There was no suspense in the open US Senate race because Rep. Marsha Blackburn (R-Brentwood) and former Gov. Phil Bredesen (D) easily won their respective party nominations against only minor opposition, thus officially beginning a general election campaign that has already been proceeding for many weeks.

In the House races, incumbents Phil Roe (R-Johnson City), Chuck Fleischmann (R-Chattanooga), Scott DesJarlais (R-South Pittsburg), and Steve Cohen (D-Memphis) all were easily re-nominated in percentages ranging from 70 (DesJarlais) to 91 (Cohen). Rep. Jim Cooper (D-Nashville) was the only incumbent House member in either party unopposed for re-nomination.

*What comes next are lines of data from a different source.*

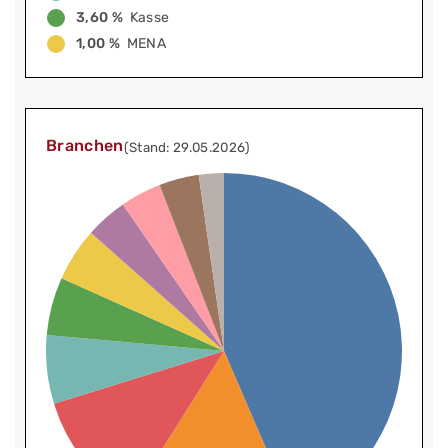
3,60 %
Kasse
1,00 %
MENA
Branchen
(Stand: 29.05.2026)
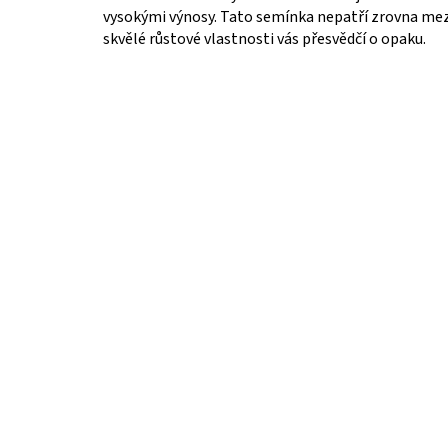
vysokými výnosy. Tato semínka nepatří zrovna me
skvělé růstové vlastnosti vás přesvědčí o opaku.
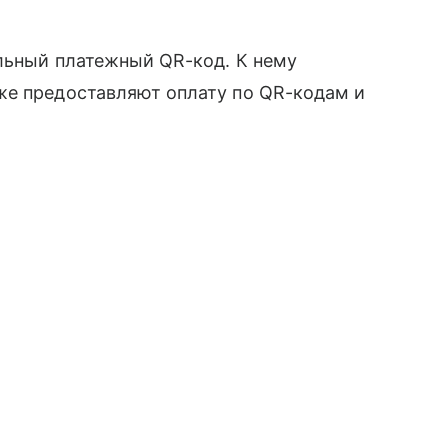
альный платежный QR-код. К нему
же предоставляют оплату по QR-кодам и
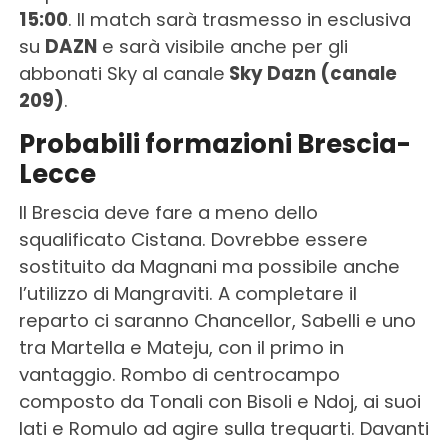
15:00
. Il match sarà trasmesso in esclusiva
su
DAZN
e sarà visibile anche per gli
abbonati Sky al canale
Sky Dazn (canale
209)
.
Probabili formazioni Brescia-
Lecce
Il Brescia deve fare a meno dello
squalificato Cistana. Dovrebbe essere
sostituito da Magnani ma possibile anche
l’utilizzo di Mangraviti. A completare il
reparto ci saranno Chancellor, Sabelli e uno
tra Martella e Mateju, con il primo in
vantaggio. Rombo di centrocampo
composto da Tonali con Bisoli e Ndoj, ai suoi
lati e Romulo ad agire sulla trequarti. Davanti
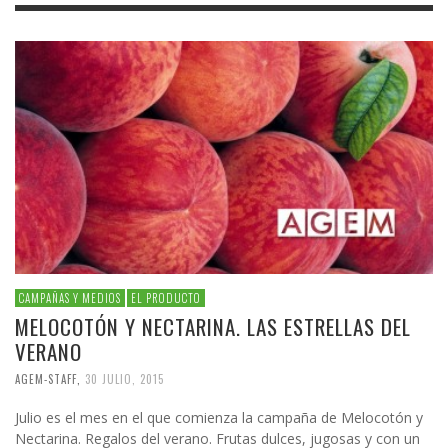
CAMPAÑAS Y MEDIOS
EL PRODUCTO
MELOCOTÓN Y NECTARINA. LAS ESTRELLAS DEL
VERANO
AGEM-STAFF
,
30 JULIO, 2015
Julio es el mes en el que comienza la campaña de Melocotón y
Nectarina. Regalos del verano. Frutas dulces, jugosas y con un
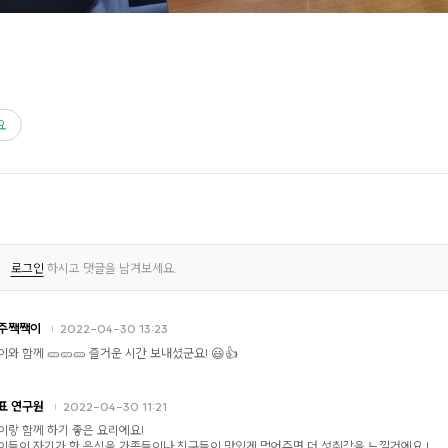
요
로그인
하시고 댓글을 남겨보세요.
주짹짹이
2022-04-30 13:23
이와 함께 🥒🥒🥒 즐거운 시간 보내셨군요! 😃👍
표 연구원
2022-04-30 11:21
이랑 함께 하기 좋은 요리에요!
이들이 자기가 한 음식을 가족들이나 친구들이 맛있게 먹어주면 더 성취감을 느낄거에요 !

The member facing the most serious primary challenge, freshman Rep. David Kustoff (R-Germantown) in western Tennessee’s 8th District, was re-nominated with 56 percent of the vote. He again overcame one of his many 2016 opponents, Dr. George Flinn, who spent well over $3 million of his own money in a fourth attempt at running for Congress. From a 13-candidate field in the previous open cycle two years ago, Kustoff won the nomination with just 27 percent of the Republican vote, topping Dr. Flinn’s 23 percent. Last night, Kustoff’s margin was 16 points, 56-40 percent.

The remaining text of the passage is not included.